Note: This bug is displayed in read-only format because the product is no longer active in Red Hat Bugzilla.

RHEL Engineering is moving the tracking of its product development work on RHEL 6 through RHEL 9 to Red Hat Jira (issues.redhat.com). If you're a Red Hat customer, please continue to file support cases via the Red Hat customer portal. If you're not, please head to the "RHEL project" in Red Hat Jira and file new tickets here. Individual Bugzilla bugs in the statuses "NEW", "ASSIGNED", and "POST" are being migrated throughout September 2023. Bugs of Red Hat partners with an assigned Engineering Partner Manager (EPM) are migrated in late September as per pre-agreed dates. Bugs against components "kernel", "kernel-rt", and "kpatch" are only migrated if still in "NEW" or "ASSIGNED". If you cannot log in to RH Jira, please consult article #7032570. That failing, please send an e-mail to the RH Jira admins at rh-issues@redhat.com to troubleshoot your issue as a user management inquiry. The email creates a ServiceNow ticket with Red Hat. Individual Bugzilla bugs that are migrated will be moved to status "CLOSED", resolution "MIGRATED", and set with "MigratedToJIRA" in "Keywords". The link to the successor Jira issue will be found under "Links", have a little "two-footprint" icon next to it, and direct you to the "RHEL project" in Red Hat Jira (issue links are of type "https://issues.redhat.com/browse/RHEL-XXXX", where "X" is a digit).
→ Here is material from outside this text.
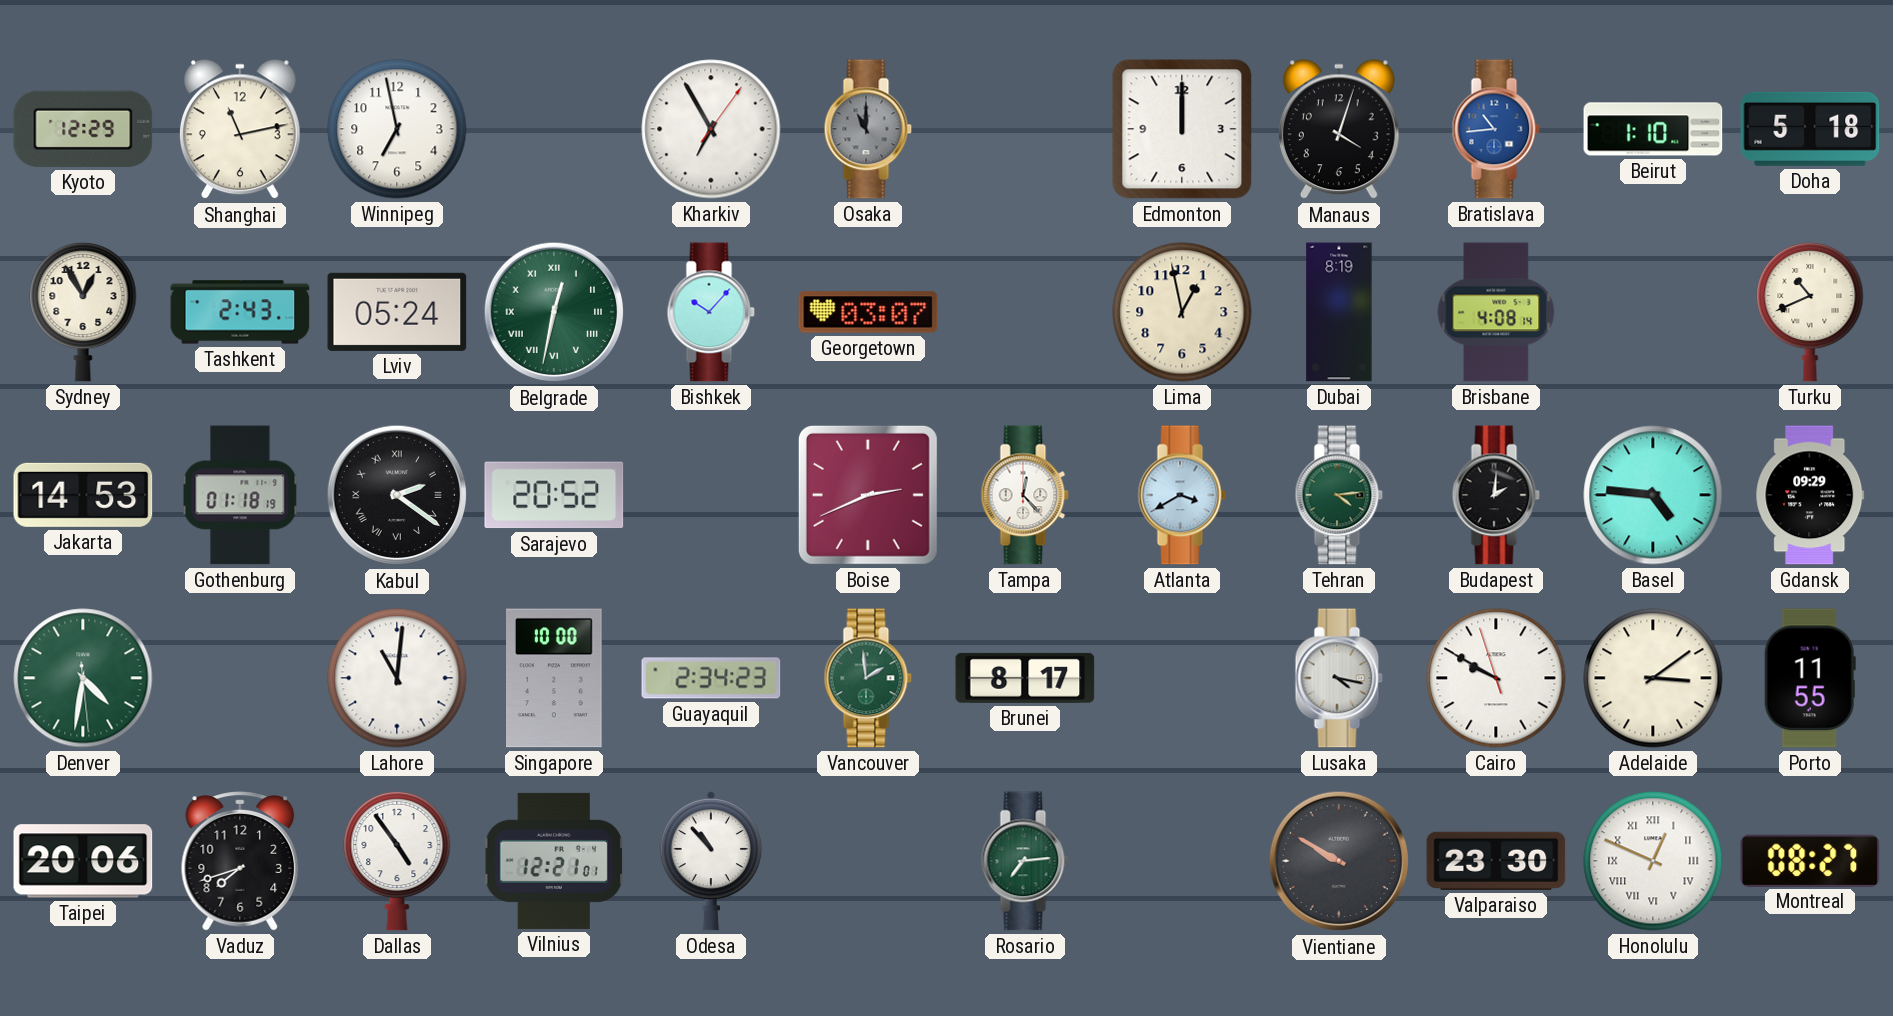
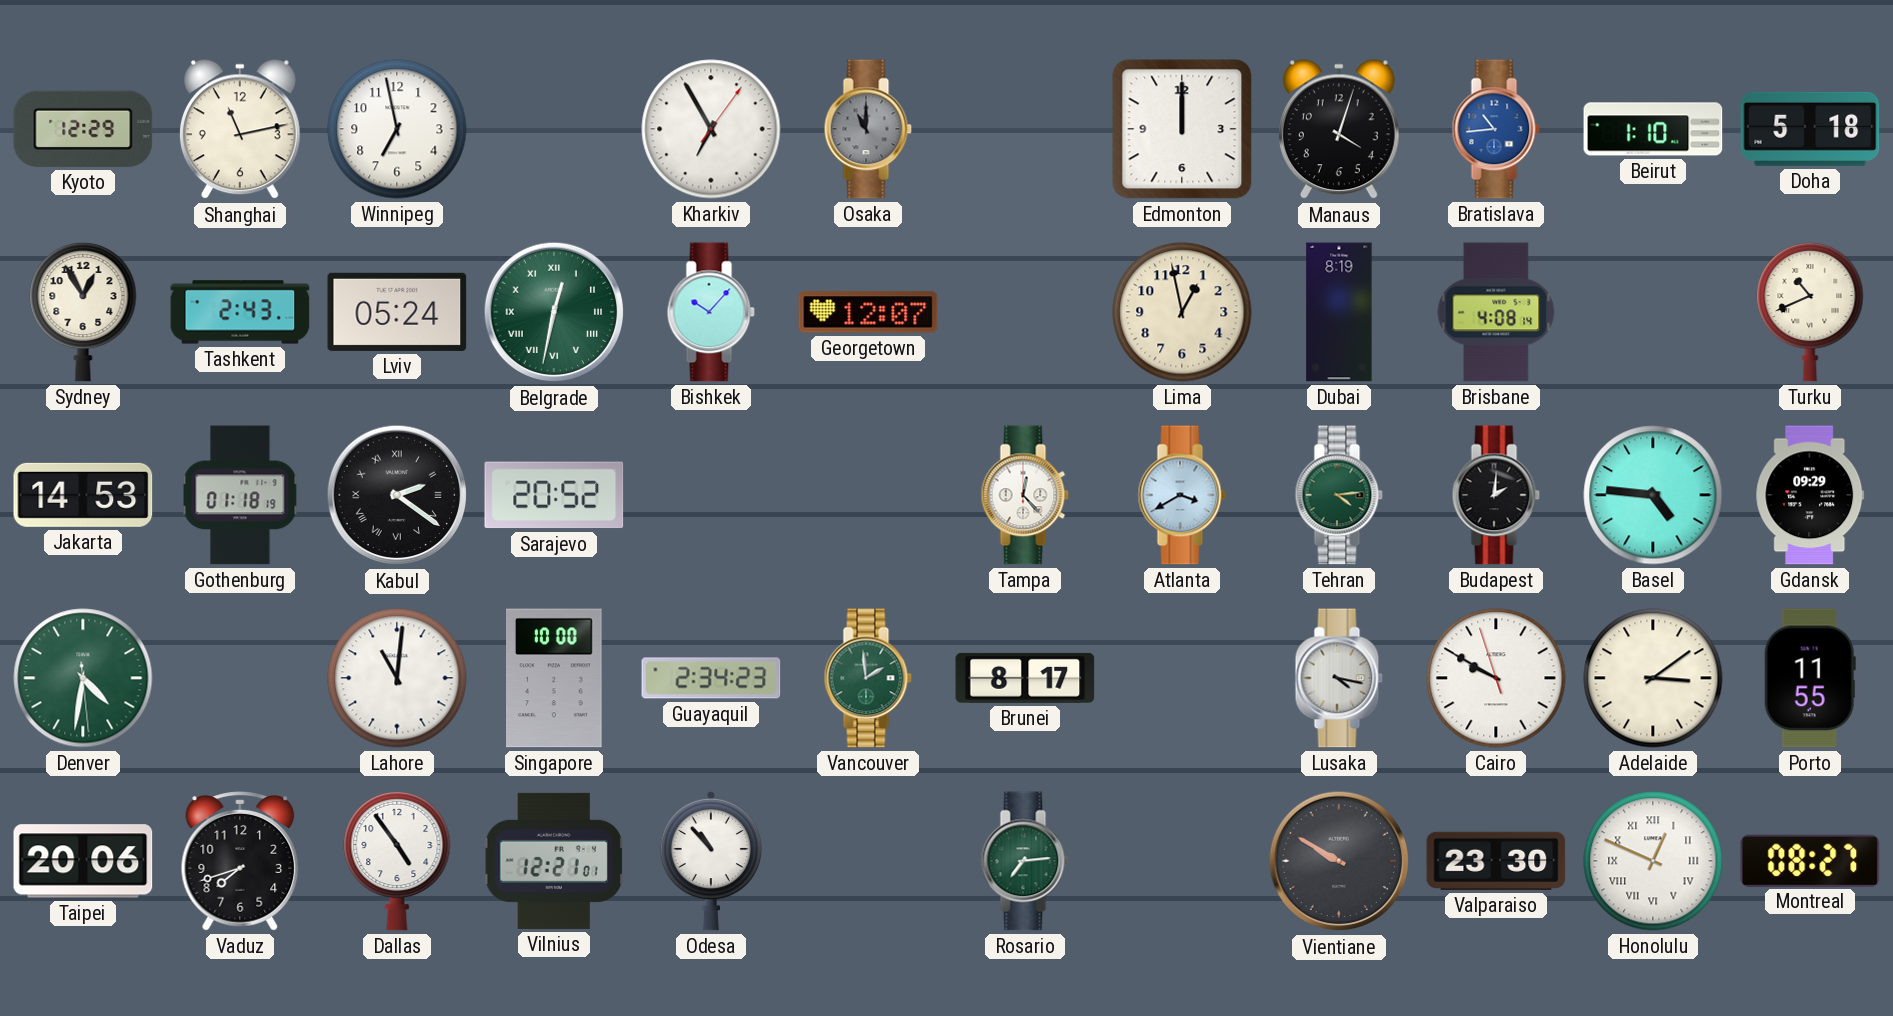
Georgetown: 03:07 -> 12:07
Boise: 2:41 -> none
This same link will be available in a blue banner at the top of the page informing you that that bug has been migrated.

Bug 1871187

Summary:	~50% disk performance drop when comparing rhel8.3.0 with rhel8.2.0
Product:	Red Hat Enterprise Linux 8	Reporter:	Zhenyu Zhang <zhenyzha>
Component:	qemu-kvm	Assignee:	Laurent Vivier <lvivier>
qemu-kvm sub component:	General	QA Contact:	Xujun Ma <xuma>
Status:	CLOSED WORKSFORME	Docs Contact:
Severity:	high
Priority:	high	CC:	dgibson, gkurz, jinzhao, juzhang, ldoktor, lvivier, ngu, qzhang, virt-maint, yama
Version:	8.3	Keywords:	Regression, Triaged
Target Milestone:	rc	Flags:	pm-rhel: mirror+
Target Release:	---
Hardware:	ppc64le
OS:	Unspecified
Whiteboard:
Fixed In Version:		Doc Type:	If docs needed, set a value
Doc Text:		Story Points:	---
Clone Of:		Environment:
Last Closed:	2021-07-05 08:49:33 UTC	Type:	Bug
Regression:	---	Mount Type:	---
Documentation:	---	CRM:
Verified Versions:		Category:	---
oVirt Team:	---	RHEL 7.3 requirements from Atomic Host:
Cloudforms Team:	---	Target Upstream Version:
Embargoed:

Comment 1 Michael Roth 2020-08-28 19:13:29 UTC

is this the same issue mentioned in this earlier bug?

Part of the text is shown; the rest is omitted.